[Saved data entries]
◆ ◆ ◆ ◆
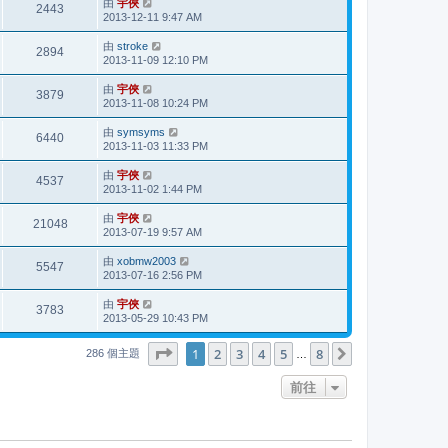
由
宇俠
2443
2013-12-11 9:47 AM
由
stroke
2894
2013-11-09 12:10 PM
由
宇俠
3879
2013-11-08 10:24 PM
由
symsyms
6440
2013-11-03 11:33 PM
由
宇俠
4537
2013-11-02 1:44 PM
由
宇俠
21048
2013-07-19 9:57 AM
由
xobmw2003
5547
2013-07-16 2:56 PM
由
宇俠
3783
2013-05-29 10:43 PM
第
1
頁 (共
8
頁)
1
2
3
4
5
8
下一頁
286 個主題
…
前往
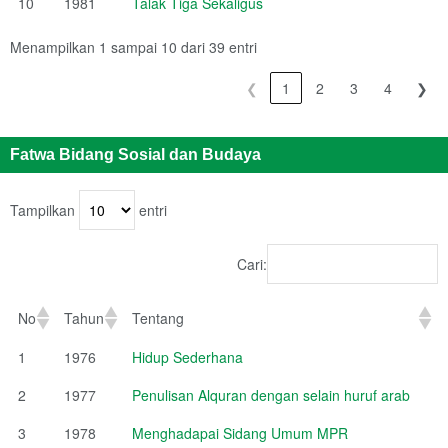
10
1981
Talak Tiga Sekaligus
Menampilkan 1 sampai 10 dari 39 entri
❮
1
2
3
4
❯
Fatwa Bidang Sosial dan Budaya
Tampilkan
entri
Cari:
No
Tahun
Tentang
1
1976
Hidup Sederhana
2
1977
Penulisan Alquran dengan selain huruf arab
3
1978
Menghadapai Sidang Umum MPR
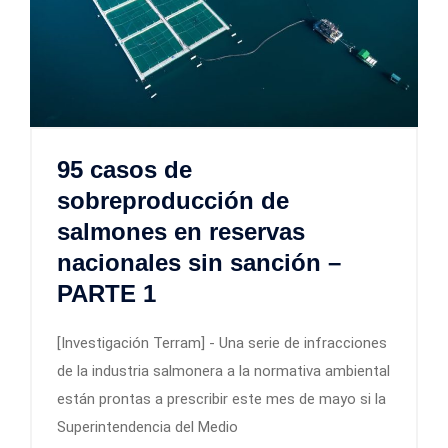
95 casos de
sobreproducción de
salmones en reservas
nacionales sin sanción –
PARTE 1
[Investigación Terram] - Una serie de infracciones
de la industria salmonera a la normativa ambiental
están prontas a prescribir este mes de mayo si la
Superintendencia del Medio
◆ ◆ ◆ ◆
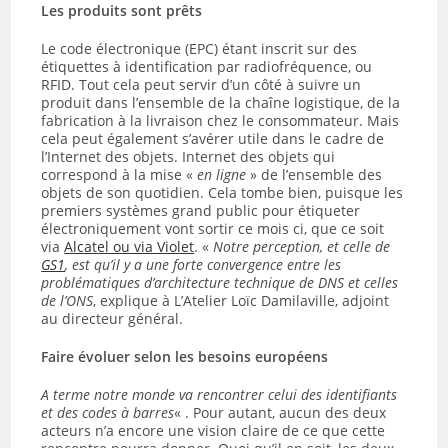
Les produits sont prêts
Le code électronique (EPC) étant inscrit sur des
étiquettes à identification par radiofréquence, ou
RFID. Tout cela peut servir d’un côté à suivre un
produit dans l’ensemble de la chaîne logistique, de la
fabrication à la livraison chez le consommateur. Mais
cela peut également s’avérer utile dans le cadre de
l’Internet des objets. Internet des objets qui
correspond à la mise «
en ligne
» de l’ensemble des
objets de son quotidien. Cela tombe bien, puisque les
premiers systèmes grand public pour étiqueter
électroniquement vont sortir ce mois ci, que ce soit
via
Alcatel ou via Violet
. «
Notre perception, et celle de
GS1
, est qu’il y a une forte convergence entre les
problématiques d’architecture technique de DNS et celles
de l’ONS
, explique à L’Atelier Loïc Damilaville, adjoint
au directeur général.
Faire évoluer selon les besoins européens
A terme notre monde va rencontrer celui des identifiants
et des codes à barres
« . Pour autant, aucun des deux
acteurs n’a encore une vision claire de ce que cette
◆ ◆ ◆ ◆
Work instruction —
Nothing but a number should be given: the count of lines above in which the word "ensemble" occurs.

Task solution —
2